Exercise requirements – Lines from the records below that contain the word "button" are to be copied out.

Data shown –

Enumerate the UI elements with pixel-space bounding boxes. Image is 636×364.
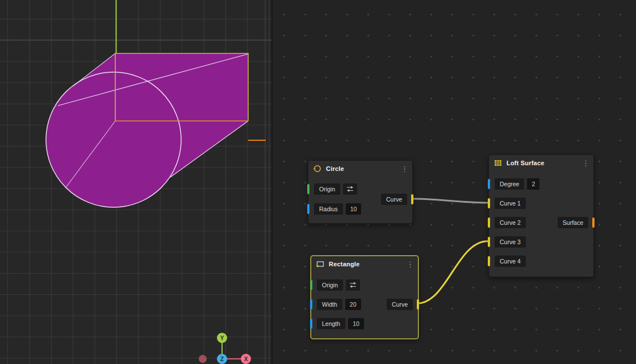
input-label-degree: Degree <box>495 178 524 190</box>
input-label-radius: Radius <box>314 203 343 215</box>
input-port-origin[interactable] <box>307 184 309 194</box>
origin-settings-button[interactable] <box>346 279 360 291</box>
output-label-curve: Curve <box>387 299 413 310</box>
node-circle[interactable]: Circle ⋮ Origin Radius 10 <box>308 160 413 224</box>
node-loft-surface[interactable]: Loft Surface ⋮ Degree 2 Curve 1 Curve 2 … <box>488 154 594 277</box>
node-title: Rectangle <box>329 261 359 267</box>
rectangle-node-icon <box>316 260 325 269</box>
gizmo-x-label: X <box>244 356 248 362</box>
node-menu-button[interactable]: ⋮ <box>582 160 589 167</box>
input-label-origin: Origin <box>314 183 340 195</box>
app-window: Y Z X Circle ⋮ <box>0 0 636 364</box>
input-label-length: Length <box>317 318 345 329</box>
loft-solid-geometry[interactable] <box>46 53 248 207</box>
input-port-curve4[interactable] <box>488 256 490 266</box>
input-port-radius[interactable] <box>307 204 309 214</box>
node-header[interactable]: Loft Surface ⋮ <box>489 155 593 171</box>
output-label-curve: Curve <box>381 194 407 205</box>
gizmo-negative-axis-dot[interactable] <box>199 355 207 363</box>
node-row-output: Curve <box>387 299 418 310</box>
input-port-curve3[interactable] <box>488 237 490 247</box>
input-port-length[interactable] <box>310 319 312 329</box>
gizmo-y-label: Y <box>220 335 224 341</box>
input-port-curve2[interactable] <box>488 217 490 228</box>
node-header[interactable]: Circle ⋮ <box>308 161 412 177</box>
node-row: Radius 10 <box>308 203 361 215</box>
node-canvas[interactable]: Circle ⋮ Origin Radius 10 <box>271 0 636 364</box>
node-row-output: Surface <box>558 217 593 228</box>
loft-surface-node-icon <box>493 158 503 168</box>
viewport-3d[interactable]: Y Z X <box>0 0 271 364</box>
node-row: Length 10 <box>311 318 364 329</box>
input-label-curve2: Curve 2 <box>495 217 526 228</box>
output-port-surface[interactable] <box>592 217 595 228</box>
node-menu-button[interactable]: ⋮ <box>407 261 413 268</box>
node-row: Curve 3 <box>489 236 526 248</box>
node-title: Loft Surface <box>507 160 545 166</box>
input-label-curve4: Curve 4 <box>495 256 526 267</box>
wire-circle-to-loft-curve1[interactable] <box>411 199 488 203</box>
node-row: Origin <box>311 279 360 291</box>
input-label-curve1: Curve 1 <box>495 198 526 209</box>
node-rectangle[interactable]: Rectangle ⋮ Origin Width 20 <box>311 256 419 339</box>
node-row: Width 20 <box>311 299 361 310</box>
input-value-length[interactable]: 10 <box>348 318 364 329</box>
input-value-degree[interactable]: 2 <box>527 178 539 190</box>
node-row: Curve 2 <box>489 217 526 228</box>
node-row: Degree 2 <box>489 178 539 190</box>
node-row: Origin <box>308 183 357 195</box>
input-port-degree[interactable] <box>488 179 490 189</box>
input-port-curve1[interactable] <box>488 198 490 208</box>
circle-node-icon <box>313 164 322 173</box>
input-value-width[interactable]: 20 <box>345 299 361 310</box>
node-menu-button[interactable]: ⋮ <box>401 165 408 173</box>
sliders-icon <box>349 282 357 288</box>
input-port-width[interactable] <box>310 299 312 309</box>
axis-gizmo[interactable]: Y Z X <box>199 333 251 364</box>
sliders-icon <box>346 186 354 193</box>
origin-settings-button[interactable] <box>343 183 357 195</box>
gizmo-z-label: Z <box>220 356 224 362</box>
wire-rectangle-to-loft-curve3[interactable] <box>417 241 488 304</box>
node-row: Curve 1 <box>489 198 526 209</box>
output-port-curve[interactable] <box>411 194 413 204</box>
output-label-surface: Surface <box>558 217 588 228</box>
input-label-curve3: Curve 3 <box>495 236 526 248</box>
input-label-width: Width <box>317 299 342 310</box>
input-value-radius[interactable]: 10 <box>346 203 362 215</box>
input-label-origin: Origin <box>317 279 343 291</box>
input-port-origin[interactable] <box>310 280 312 290</box>
node-title: Circle <box>326 165 344 172</box>
output-port-curve[interactable] <box>417 299 419 309</box>
node-header[interactable]: Rectangle ⋮ <box>311 256 418 272</box>
node-row-output: Curve <box>381 194 412 205</box>
node-row: Curve 4 <box>489 256 526 267</box>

Problem solution –
origin-settings-button[interactable] <box>346 279 360 291</box>
node-menu-button[interactable]: ⋮ <box>582 160 589 167</box>
node-menu-button[interactable]: ⋮ <box>407 261 413 268</box>
node-menu-button[interactable]: ⋮ <box>401 165 408 173</box>
origin-settings-button[interactable] <box>343 183 357 195</box>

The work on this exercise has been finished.